The emergence of biopolitics marks a shift from a politics of death to a politics for life; it attempts to take hold of life and to secure it. Power was now more managerial and vitalising rather than disciplining and controlling. Discipline, an earlier concept from Foucault, and biopolitics work in harmony together, with discipline imposing order that rationalises bodies in space, and biopolitics which seeks to manage these already ordered and rationalised bodies. This form of power operates through a process of empowerment, such as how we should raise our children, in order to create subjects that can integrate with, and reproduce the current order of things; subjugating a labour force. Marx limits his lens to the mechanisms of production, exchange and consumption thus neutralising labour. He neglects human capital which is shaped by society from birth; this is a move away from the study of structure and economic processes in Marxist critiques of the economy and instead concentrates on the individual and subjectivity. Biopolitics aims to constitute subjectivity through a soliciting of choices and individual decisions.

The neoliberal era goes a step further by questioning the already questionable role of government in the liberal mindset.
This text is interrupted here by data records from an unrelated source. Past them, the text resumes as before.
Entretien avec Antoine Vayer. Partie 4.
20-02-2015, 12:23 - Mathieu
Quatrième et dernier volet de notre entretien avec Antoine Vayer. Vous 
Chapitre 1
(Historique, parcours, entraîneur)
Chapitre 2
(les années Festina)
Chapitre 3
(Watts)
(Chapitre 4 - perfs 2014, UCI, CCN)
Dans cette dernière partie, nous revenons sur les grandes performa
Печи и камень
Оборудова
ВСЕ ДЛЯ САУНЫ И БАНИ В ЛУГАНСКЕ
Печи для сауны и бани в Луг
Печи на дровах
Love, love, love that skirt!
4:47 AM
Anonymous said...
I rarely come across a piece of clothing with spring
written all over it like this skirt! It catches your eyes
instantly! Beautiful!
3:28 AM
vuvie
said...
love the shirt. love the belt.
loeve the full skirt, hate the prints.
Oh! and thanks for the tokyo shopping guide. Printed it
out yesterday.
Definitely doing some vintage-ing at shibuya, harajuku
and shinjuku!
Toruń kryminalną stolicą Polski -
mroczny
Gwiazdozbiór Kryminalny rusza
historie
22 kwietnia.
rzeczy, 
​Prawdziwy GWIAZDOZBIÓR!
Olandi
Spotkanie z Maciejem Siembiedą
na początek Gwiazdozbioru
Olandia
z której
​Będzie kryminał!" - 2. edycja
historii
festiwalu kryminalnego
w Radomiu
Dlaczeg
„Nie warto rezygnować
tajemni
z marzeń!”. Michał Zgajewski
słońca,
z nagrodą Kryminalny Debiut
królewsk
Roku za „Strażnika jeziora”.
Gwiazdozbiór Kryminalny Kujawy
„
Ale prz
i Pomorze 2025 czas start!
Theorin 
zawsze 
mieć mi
Neoliberalism is about making people work in the system and this is done by imposing new techniques that generate self-interest, educational changes and economic institutions. These changes impact not just economic relations but, as noted earlier, because we consider civil society as a multiplicity of relations, all aspects—economic, social and political—are affected. This is exemplified by Waldby & Cooper (2008) who state than neoliberal policies have changed the Fordist model of family life due to the deregulation of wages and the need for the two-wage family.

This essay has highlighted the failings of Marx’s critique of the economy. From a feminist perspective Marx has been gender-blind and from a biopolitical perspective he has concentrated on only one aspect of society—the economy. These new perspectives have given us a better understanding of our position in the world and in doing so have revealed the roots of important issues such as the subordination of women and class struggle. An understanding of the origins of these issues can help foster resistance that challenges the dominant discourses that reproduce them.


Allen, A. (2005, 10 19). Feminist Perspectives on Power. Retrieved 03 01, 2010, from Stanford Encyclopedia of Philosophy: http://plato.stanford.edu/entries/feminist-power/.

Allen, A. (2009). Gender and Power. In S. Clegg, & M. Haugaard, The Sage Handbook of Power (pp. 293-309). London: Sage.

Hartsock, N. (1983). Money, Sex, and Power: Toward a Feminist Historical Materialism. Boston: Northeastern University Press.

Lazzarato, M. (2005). Biopolitics/Bioeconomics : a politics of Multiplicity. Retrieved 03 2010, 02, from http://www.diplomatie.gouv.fr/fr/IMG/pdf/0401-LAZZARATO-GB-2.pdf.

Rubin, G. (1976). The Traffic in Women: Notes on the Political Economy of Sex. In R. R. (Ed), Toward an Anthropology of Women (pp. 157-210). New York: Monthly Review Press.

Vacchelli, E. (2008). Milan 1970-1980: Women's Place in Urban Theory. In J. DeSena, Gender in an Urban World (pp. 29-52). Bingley: Emerald Group Publishing Limited.

Waldby, C., & Cooper, M. (2008). The Biopolitics of Reproduction: Post-Fordist Biotechnology and Women’s and Clinical Labour. Australian Feminist Studies 23(55), 57-73.

Young, I. (1990). Throwing Like a Girl And Other Essays in Feminist Philosophy and Social Theory. Bloomington: Indiana University Press.